Periodically rotating secrets using TTLs

Kong automatically rotates secrets once every minute in the background. This decouples the secret rotation process from proxying. It has the following consequences:

  • The once-per-minute refresh rate means that a secret with a TTL of 30 seconds might take up to 60 seconds to refresh in the least favorable scenario.
  • Additionally, if the sum of TTL and resurrect_ttl is less than 60 seconds for a given secret, it won’t be refreshed or resurrected correctly.

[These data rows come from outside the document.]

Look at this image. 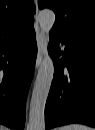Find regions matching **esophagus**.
Masks as SVG:
<instances>
[{"mask_svg":"<svg viewBox=\"0 0 95 130\" xmlns=\"http://www.w3.org/2000/svg\"><path fill=\"white\" fill-rule=\"evenodd\" d=\"M37 44H38V55L36 61V68L38 69L47 51V38L42 30H39L38 32Z\"/></svg>","mask_w":95,"mask_h":130,"instance_id":"obj_1","label":"esophagus"}]
</instances>
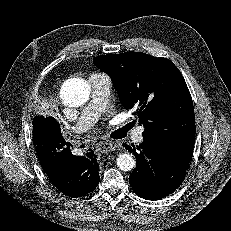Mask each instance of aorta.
I'll return each instance as SVG.
<instances>
[{
  "mask_svg": "<svg viewBox=\"0 0 231 231\" xmlns=\"http://www.w3.org/2000/svg\"><path fill=\"white\" fill-rule=\"evenodd\" d=\"M90 96V89L88 84L78 78L68 79L61 87L60 97L62 102L69 107H79L86 103ZM117 166L122 171H131L135 165L136 160L130 153H122L117 159Z\"/></svg>",
  "mask_w": 231,
  "mask_h": 231,
  "instance_id": "obj_1",
  "label": "aorta"
}]
</instances>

The TTL based rotation works with most of the Kong supported vaults, including:

When rotating with TTLs, it is usually useful to have two versions of the same secret valid at the same time. This means that following steps occur during secrets rotation:

  1. A new secret (or secret version) is created, resulting in three valid ones.
  2. All the three secrets are verified that they work.
  3. The oldest secret (or secret version) is removed/revoked or made otherwise invalid, resulting in two valid ones.

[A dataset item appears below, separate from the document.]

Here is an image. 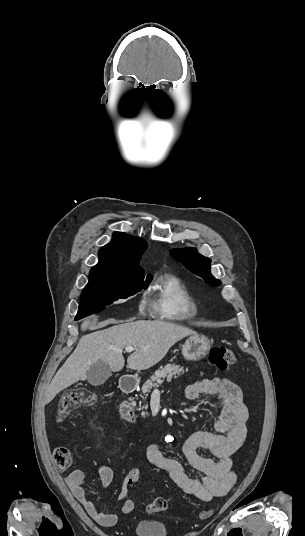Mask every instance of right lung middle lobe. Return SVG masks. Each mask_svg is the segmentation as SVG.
Instances as JSON below:
<instances>
[{"label":"right lung middle lobe","instance_id":"obj_1","mask_svg":"<svg viewBox=\"0 0 305 536\" xmlns=\"http://www.w3.org/2000/svg\"><path fill=\"white\" fill-rule=\"evenodd\" d=\"M151 279L150 277L146 280L144 278L123 280L90 279L82 291L76 318L82 319L93 313L100 312L114 301L125 299L140 292L142 289H146Z\"/></svg>","mask_w":305,"mask_h":536}]
</instances>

Configuring AWS Secrets Manager Secrets Rotation using TTLs

The default AWS Secrets Manager vault TTLs can be configured through kong.conf or environment variables (the values are in seconds):

  1. KONG_VAULT_AWS_TTL=300
  2. KONG_VAULT_AWS_NEG_TTL=60
  3. KONG_VAULT_AWS_RESURRECT_TTL=300

All AWS secret references will inherit these settings by default, e.g.:

  1. {vault://aws/my-secret-name/foo}

You can override or set the TTLs directly with the references too:

  1. {vault://aws/my-secret-name/foo?ttl=600&neg_ttl=30&resurrect_ttl=600}

You can also create multiple vaults for different types of secrets, and set the TTLs by secret types, e.g.:

  1. curl -i -X PUT http://HOSTNAME:8001/vaults/aws-certs \
  2. --data name=aws \
  3. --data description="Storing secrets in AWS Secrets Manager" \
  4. --data config.region="us-east-1" \
  5. --data config.ttl=21600

Now when using certificates you can reference them with:

  1. {vault://aws-certs/certs/web-site}

The secrets (certificates, in this case) referenced with aws-certs vault will share the same 6 hours TTL, and will be rotated one minute earlier than their expiry.

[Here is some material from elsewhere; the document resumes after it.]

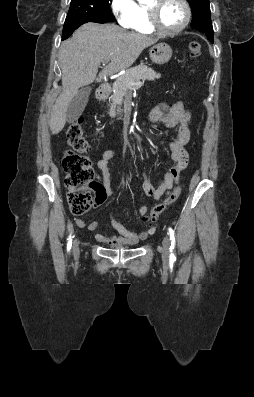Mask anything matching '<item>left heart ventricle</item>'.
<instances>
[{"mask_svg": "<svg viewBox=\"0 0 254 397\" xmlns=\"http://www.w3.org/2000/svg\"><path fill=\"white\" fill-rule=\"evenodd\" d=\"M152 2L150 5H153ZM158 22L165 29H175L183 21L184 8L178 0H165L157 7Z\"/></svg>", "mask_w": 254, "mask_h": 397, "instance_id": "left-heart-ventricle-1", "label": "left heart ventricle"}]
</instances>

Configuring GCP Secrets Manager Secrets Rotation using TTLs

The default GCP Secrets Manager vault TTLs can be configured through kong.conf or environment variables (the values are in seconds):

  1. KONG_VAULT_GCP_TTL=300
  2. KONG_VAULT_GCP_NEG_TTL=60
  3. KONG_VAULT_GCP_RESURRECT_TTL=300

All GCP secret references will inherit these settings by default, e.g.:

  1. {vault://gcp/my-secret-name/foo}

You can override or set the TTLs directly with the references too:

  1. {vault://gcp/my-secret-name/foo?ttl=600&neg_ttl=30&resurrect_ttl=600}

You can also create multiple vaults for different types of secrets, and set the TTLs by secret types, e.g.:

  1. curl -i -X PUT http://HOSTNAME:8001/vaults/gcp-certs \
  2. --data name=gcp \
  3. --data description="Storing secrets in GCP Secrets Manager" \
  4. --data config.project_id="my_project_id-1" \
  5. --data config.ttl=21600

Now when using certificates you can reference them with:

  1. {vault://gcp-certs/certs/web-site}

The secrets (certificates, in this case) referenced with gcp-certs vault will share the same 6 hours TTL, and will be rotated one minute earlier than their expiry.

Configuring HashiCorp Vault Secrets Rotation using TTLs

The default HashiCorp Vault TTLs can be configured through kong.conf or environment variables (the values are in seconds):

  1. KONG_VAULT_HCV_TTL=300
  2. KONG_VAULT_HCV_NEG_TTL=60
  3. KONG_VAULT_HCV_RESURRECT_TTL=300

All HCV secret references will inherit these settings by default, e.g.:

  1. {vault://hcv/my-secret-name/foo}

You can override or set the TTLs directly with the references too:

  1. {vault://hcv/my-secret-name/foo?ttl=600&neg_ttl=30&resurrect_ttl=600}

You can also create multiple vaults for different types of secrets, and set the TTLs by secret types, e.g.:

  1. curl -i -X PUT http://HOSTNAME:8001/vaults/hcv-certs \
  2. --data name=hcv \
  3. --data description="Storing secrets in HashiCorp Vault" \
  4. --data config.token="<my-token>" \
  5. --data config.ttl=21600

Now you can reference certificates with:

  1. {vault://hcv-certs/certs/web-site}

The secrets (certificates, in this case) referenced with hcv-certs vault will share the same 6 hours TTL, and will be rotated one minute earlier than their expiry.